Just when I was doing so well with my blogging, I missed a post. My only excuse is I was working on the first draft of book 4, and when I’m drafting (as opposed to revising) I need to stay focused and get it done quickly or the story becomes too choppy. I’m 40k words in and I hope to be done with this draft in five weeks! (But I’ll try not to miss another blog post.) This time I have a bit of news and another heiress profile.
There’s been quite a bit of excitement since my last post. For one thing, there will be a book 4 in the Countess of Harleigh series! And a 5 and a 6! I’m very excited about that. Book 4 is tentatively titled A Lady’s Guide to Scandal and Murder and will include some members of the Romanov family, which has been a lot of fun to research.
I’ve also learned that A Lady’s Guide to Etiquette and Murder is up for a Macavity award, specifically the Sue Feder Memorial Award for best Historical Mystery! The awards are given out at the opening ceremonies of the Bouchercon Mystery Convention. This year that takes place in Dallas, TX October 30th through November 3rd.
I’ll be doing two Historical Mystery panels with authors L.A. Chandlar and C.M. Gleason later this month. If you’re in the area, please come by and say hello. They should be fun events!
Wednesday, August 28th at 7:00 pm
2513 Jackson Avenue, Ann Arbor, MI 48103
Thursday, August 29th at 6:00 pm
Pages is at 19560 Grand River Avenue, Detroit, MI 48223
That’s it for the news, so how about a new heiress profile?
American Heiress Anna Gould
Anna was the fifth child of Jay Gould, one of the most ruthless robber barons and one of the richest men of the Gilded Age. She grew up with every possible luxury, had a pleasant manner, and an iron will inherited from her father. Her determination to get her way both got her into a bad marriage and saved her from it.

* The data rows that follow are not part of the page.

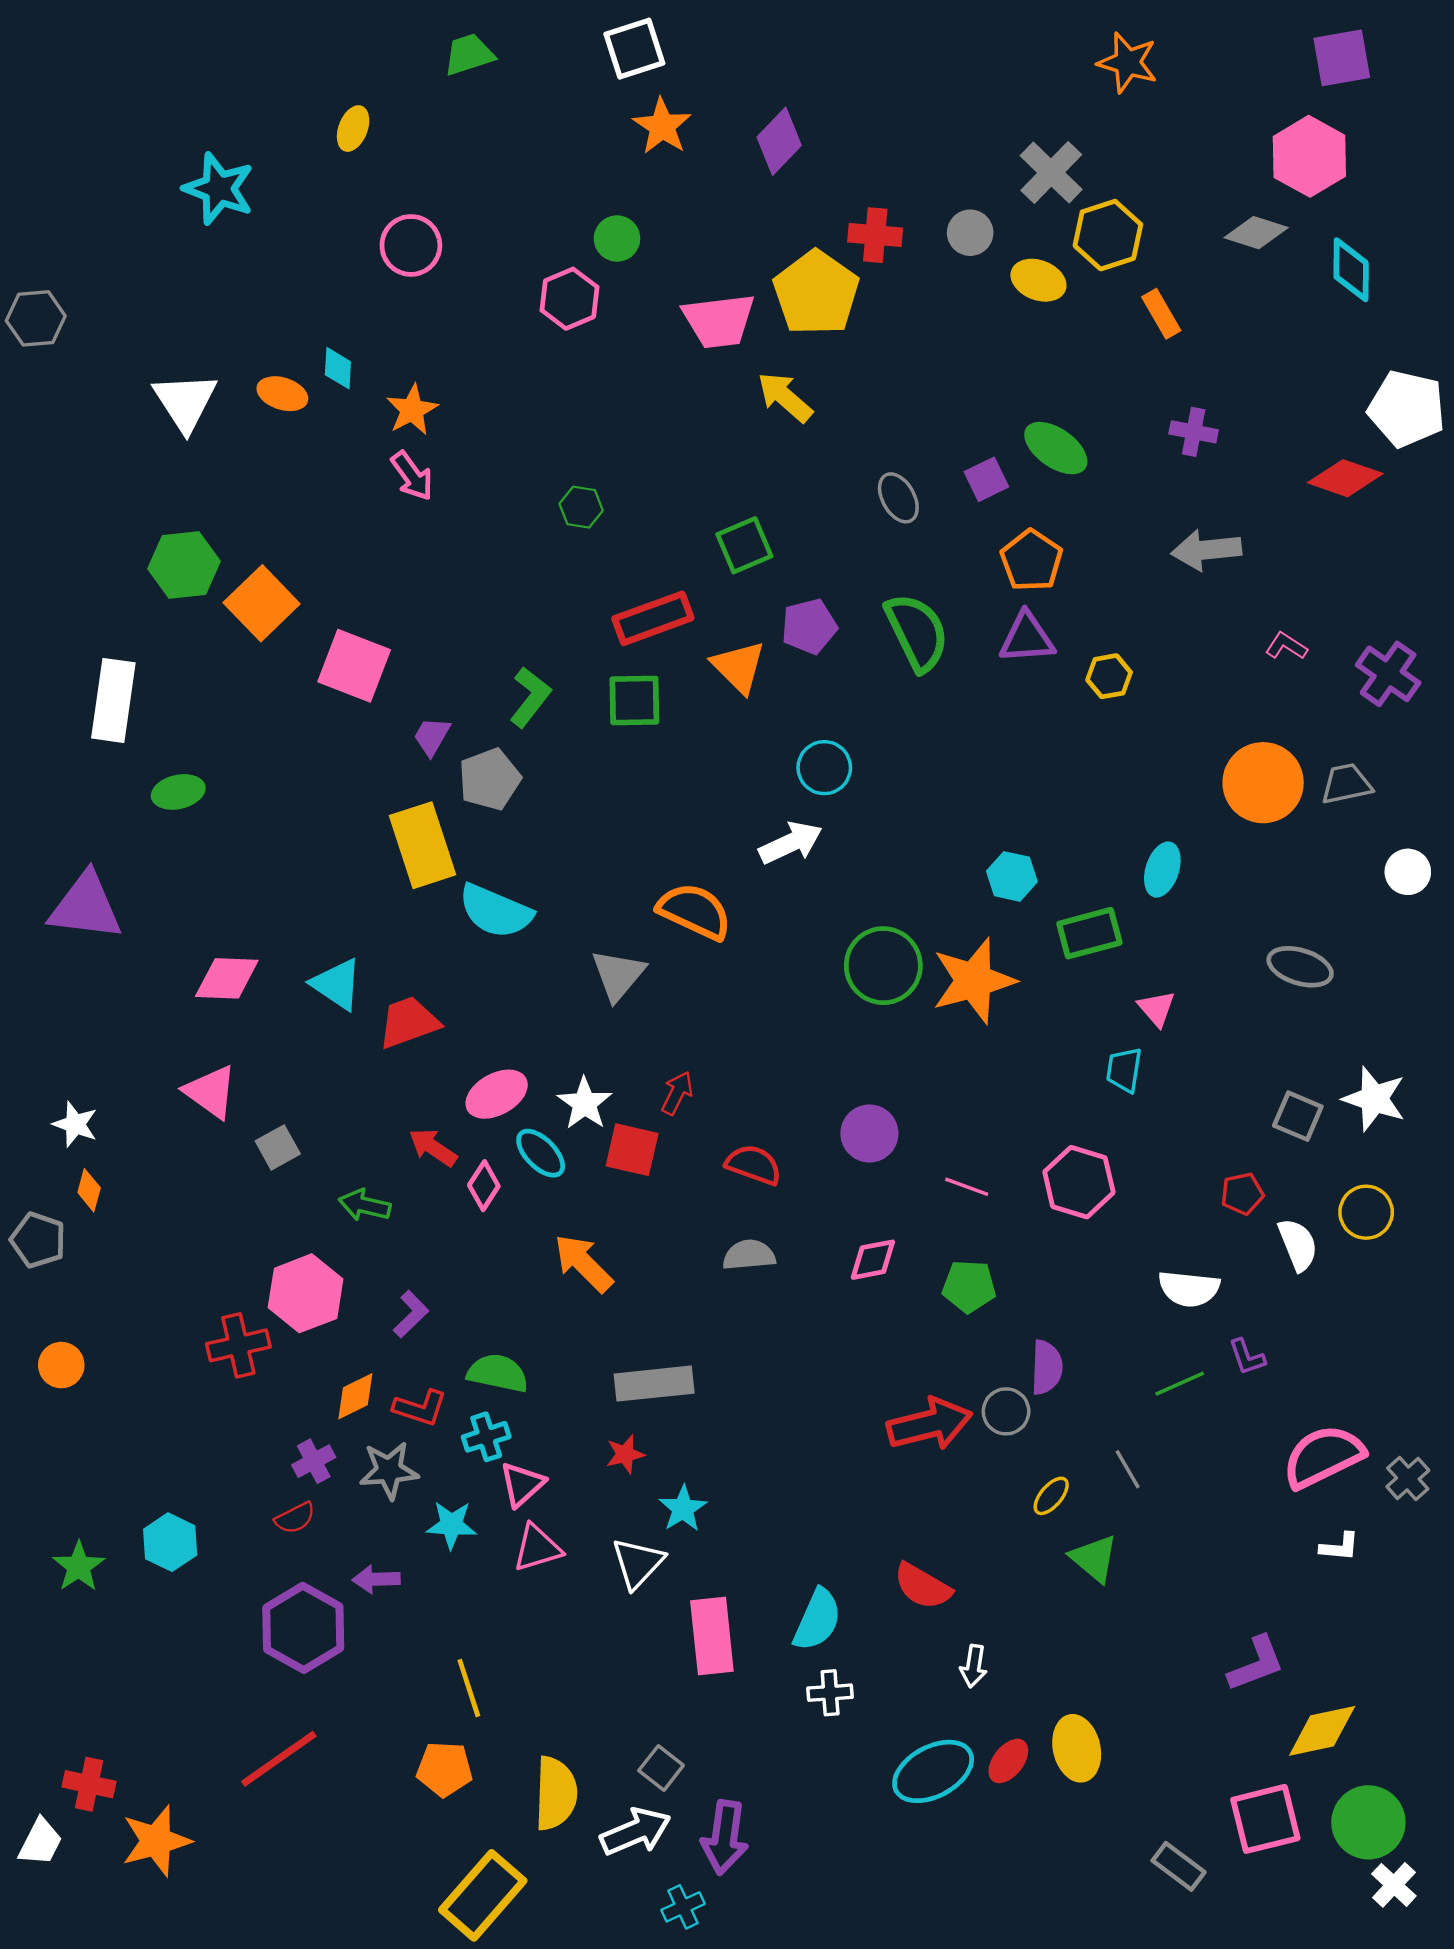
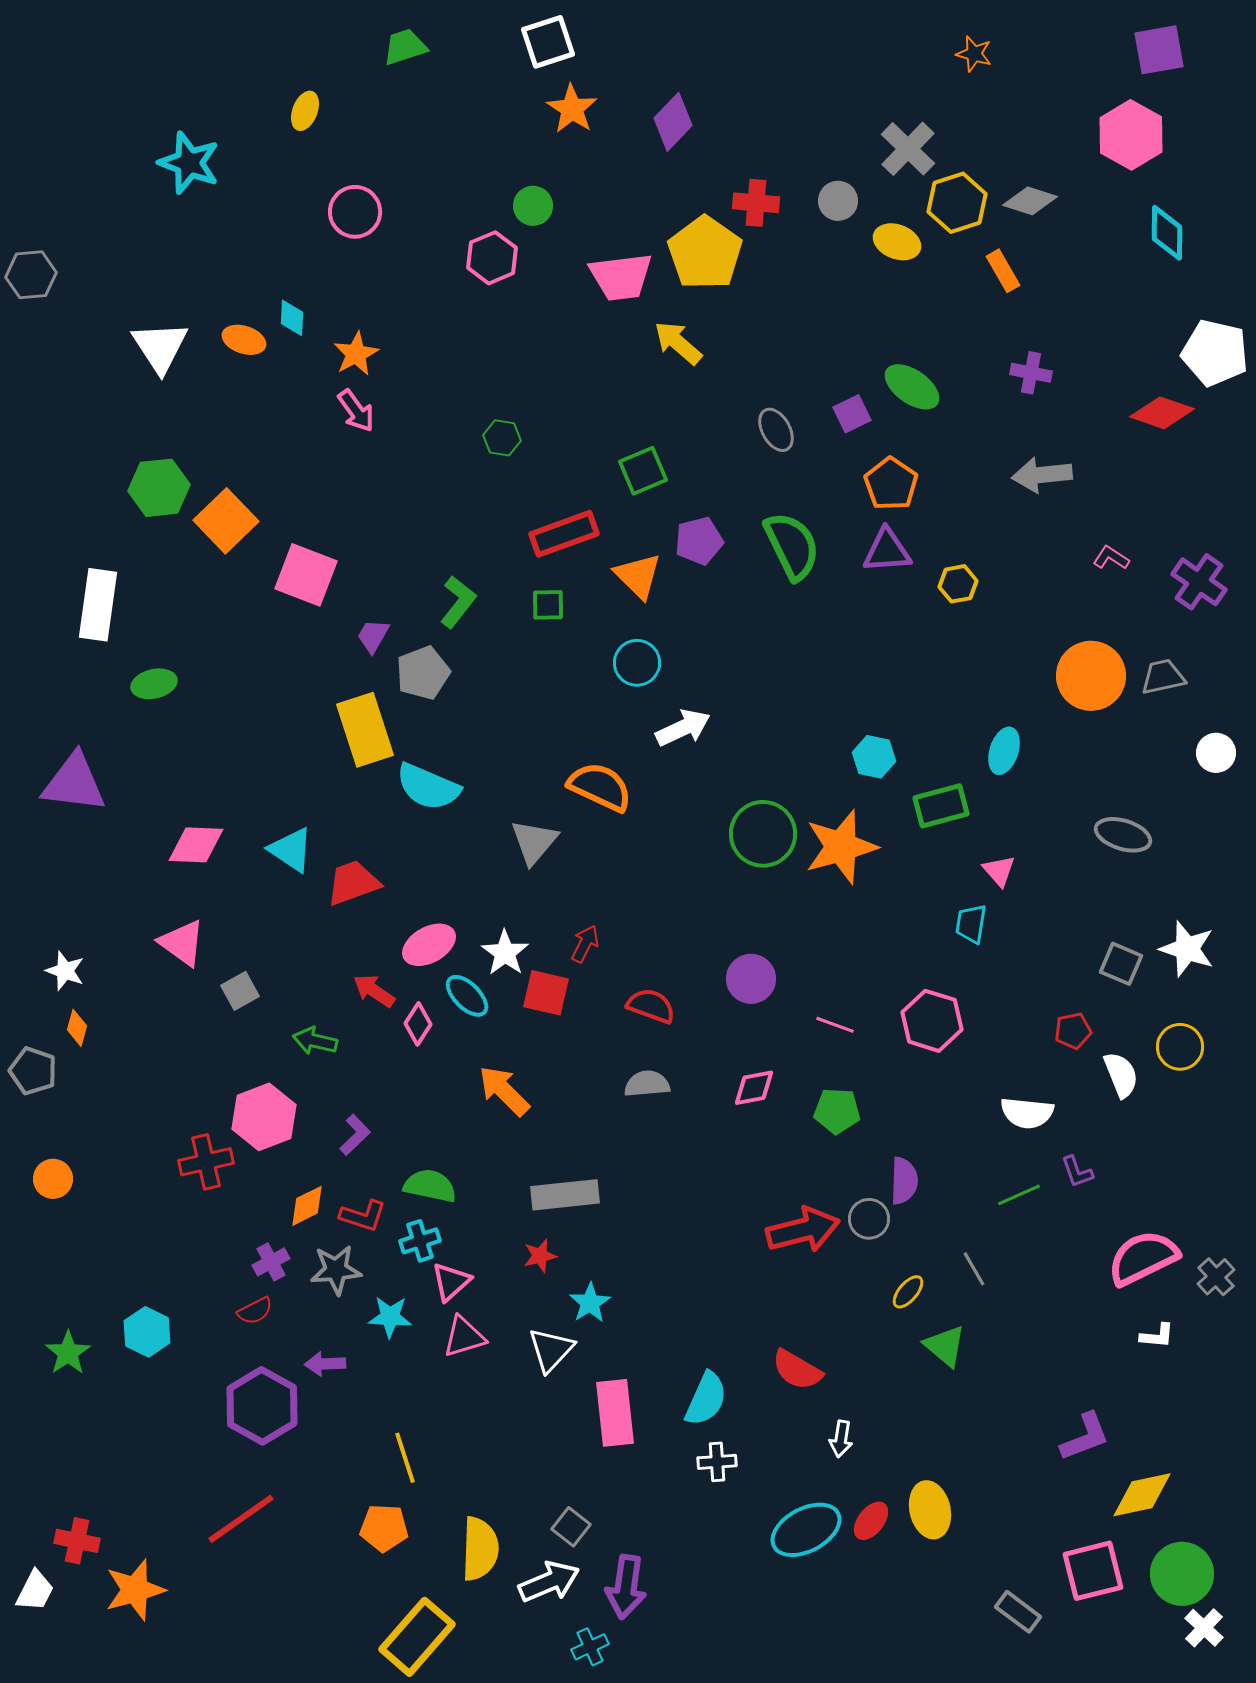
orange star: (1128, 63) -> (974, 54), size x0.7
gray diamond: (1256, 233) -> (1030, 201), moved
green square: (634, 700) -> (548, 605), size x0.7
cyan circle: (824, 768) -> (637, 663), moved

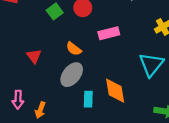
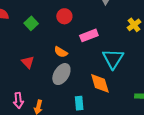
green square: (55, 11) -> (31, 23), moved
cyan triangle: (151, 65) -> (113, 59), moved
cyan rectangle: (88, 99) -> (79, 103), moved

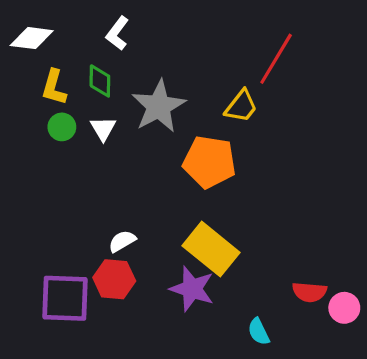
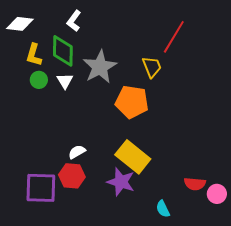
green diamond: (100, 81) -> (63, 51), size x1.5
yellow trapezoid: (241, 106) -> (152, 67), turned -60

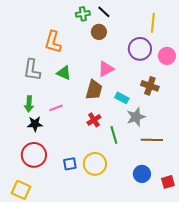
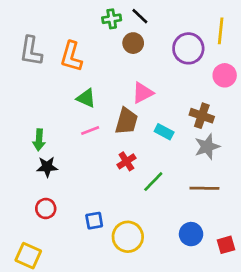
yellow line: (153, 23) -> (221, 31), moved
purple circle: (140, 49) -> (188, 48), moved
gray L-shape: (32, 70) -> (31, 51), moved
pink line: (56, 108) -> (90, 130), moved
gray star: (136, 117) -> (207, 147), moved
green line: (114, 135) -> (153, 182), turned 60
red circle: (34, 155) -> (46, 209), size x0.6
yellow circle: (95, 164) -> (128, 237), moved

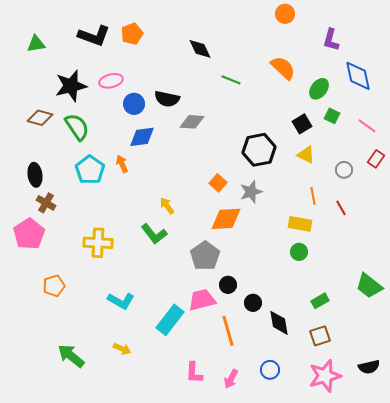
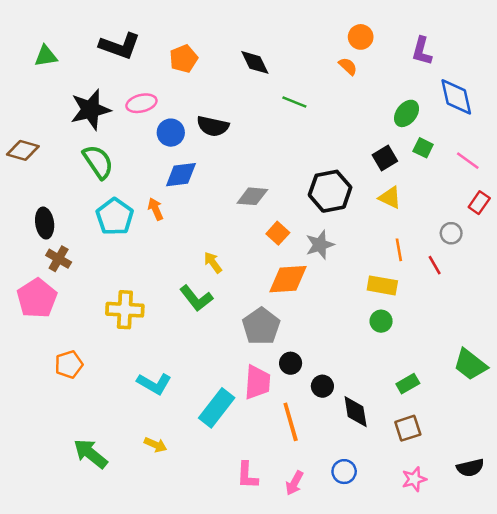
orange circle: (285, 14) -> (361, 37), moved
orange pentagon: (132, 34) -> (184, 59), moved
orange semicircle: (283, 68) -> (348, 66), moved, size x0.6
brown diamond: (40, 118) -> (23, 150), moved
gray diamond: (192, 122) -> (252, 196), moved
gray circle: (344, 170) -> (451, 233), moved
pink trapezoid: (202, 300) -> (257, 382), turned 108
pink star: (325, 376) -> (414, 479), size x0.6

In 1894 she was nineteen and engaged to Oliver Harriman, a financier and friend of her brother, when she traveled to Paris to purchase her trousseau. It was there she met twenty-seven-year-old Paul Ernest Boniface, Comte de Castellane, known as Boni. Boni was handsome, charming, and extravagant, with an inflated sense of his own worth. He was also way over his head in debt. Whatever he thought of Anna, she had to be the answer to his financial woes. Anna’s fortune was approximately $12 million. That would be equivalent to $366 million today.
Anna was captivated but wary. Boni wooed her for nearly a year, borrowing from his banks and friends to follow her back to the US where he finally popped the question, and she accepted. She had one caveat, which should have made Boni concerned; she would not convert to his family’s religion, Catholicism, and admitted if she was not happy, she would divorce him.
The newlyweds returned to France and proceeded to spend their way through Anna’s annual income of $750,000 ($23 million in today’s dollars). It wasn’t enough for Boni who could deny himself nothing. Now that he had credit again, he spent far beyond their income. Anna didn’t mind his spending habits, but his infidelity hurt. Boni had an eye for the ladies, and as with his spending, nothing would stop him from indulging himself.
They lived this way for ten years, occasionally refinancing their debt, until Anna grew tired of her husband’s affairs, extravagance, and general way of life. In one day, she put an end to it. Boni was a member of the Chambre des Deputes and while he was away from home one afternoon on state business, Anna made her move—literally. When Boni came home the house was dark, the furnishings gone, and the telephone cut off. The next day he was served with an application for separation, which led to spectacularly public divorce. She’d warned him, and what Anna wants, Anna gets.
I’m not saying either party was right or wrong, but so many histories of the American heiresses ended with them stuck in a loveless marriage, it’s kind of refreshing to see one save herself. For more of Anna’s story, you might want to read The Husband Hunters, by Anne De Courcy.